Prediction on Video Input File

Sorry if this is an inappropriate or obvious question, but I’m new. I searched google and the forums but couldn’t find what may be a simple answer to those more knowledgeable (I am not a coder).

I’ve managed to cobble together code that reads a 3 minute video, then using a resnet cnn trained on labeled “interesting” frames it predicts “interesting” segments of the video, then I use MoviePy to stitch together those clips into a 30 second highlight. Everything works great, it’s just really slow (on my laptop GTX-960m and Google Colab K80s).

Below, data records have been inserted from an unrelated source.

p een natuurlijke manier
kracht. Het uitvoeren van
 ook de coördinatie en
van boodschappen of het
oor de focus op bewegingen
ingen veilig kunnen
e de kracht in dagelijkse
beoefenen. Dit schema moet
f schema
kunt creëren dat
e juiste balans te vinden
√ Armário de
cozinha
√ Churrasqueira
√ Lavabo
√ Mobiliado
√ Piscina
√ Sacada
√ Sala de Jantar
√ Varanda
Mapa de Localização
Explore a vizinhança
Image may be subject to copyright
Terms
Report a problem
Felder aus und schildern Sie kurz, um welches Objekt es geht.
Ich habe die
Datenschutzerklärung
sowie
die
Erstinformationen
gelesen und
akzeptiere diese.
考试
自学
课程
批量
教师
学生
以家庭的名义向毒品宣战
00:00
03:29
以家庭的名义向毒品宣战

My question: Is there a way to avoid writing video frames to disk (as .jpg files) before reading them with learn.predict(open_image(file))? I do not know how to troubleshoot what is taking so long, but I suspect an unnecessary i/o to disk isn’t helping.

Relevant code:

learn = cnn_learner(data, models.resnet34, metrics=error_rate)
...
vid = cv2.VideoCapture(str(testvid))
while ret:
    ret, frame = vid.read()
    cv2.imwrite(file, frame)
    p = learn.predict(open_image(file))

I’ve tried different combinations of cv2.imencode and decode as well as trying open_image(frame) but they all throw errors inside the fast.ai library as open_image is looking for an image “file”.

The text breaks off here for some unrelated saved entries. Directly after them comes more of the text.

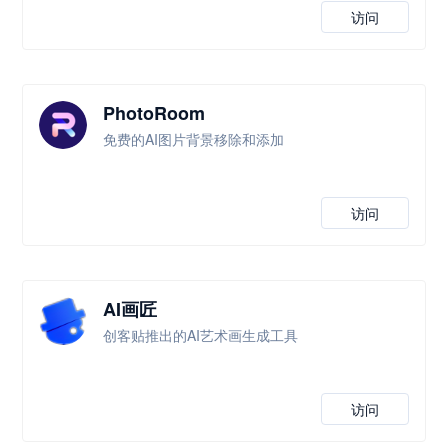
访问
PhotoRoom
免费的AI图片背景移除和添加
访问
AI画匠
创客贴推出的AI艺术画生成工具
访问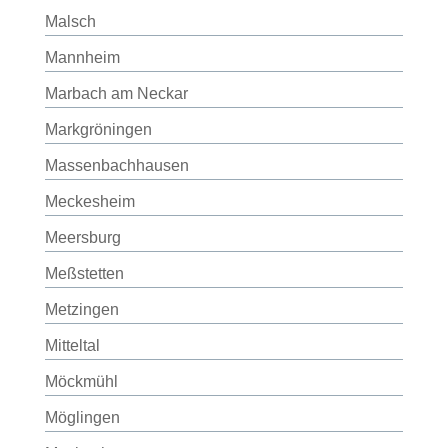
Malsch
Mannheim
Marbach am Neckar
Markgröningen
Massenbachhausen
Meckesheim
Meersburg
Meßstetten
Metzingen
Mitteltal
Möckmühl
Möglingen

I’ve looked at others attempts to write custom video dataloaders but that is way above my paygrade. Am I missing something simple?

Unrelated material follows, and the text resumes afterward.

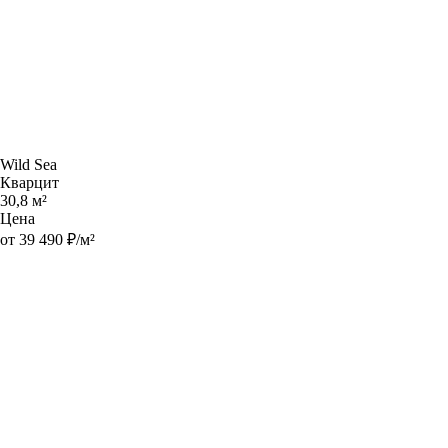
Wild Sea
Кварцит
30,8 м²
Цена
от 39 490 ₽/м²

What you need to do is convert the opencv frame to a pytorch tensor. You can do it as follows:
t = 1 - torch.tensor(np.ascontiguousarray(np.flip(im, 2)).transpose(2,0,1))

In OpenCV images are stored like (height, width, channels) whereas in pytorch you expect (channels, height, width) (thats the transpose part). Further OpenCV stores as BGR instead of RGB (therefore the flip). Making the array contiguous is necessary because the flip actually does not change the underlying data at all and only modifies the iterator (which seems to not work when further transposing). Also in the small test that I did OpenCV loaded a uint8 image for me which is also reversed (0 black vs. 0 white), therefore the 1 - torch.tensor(...)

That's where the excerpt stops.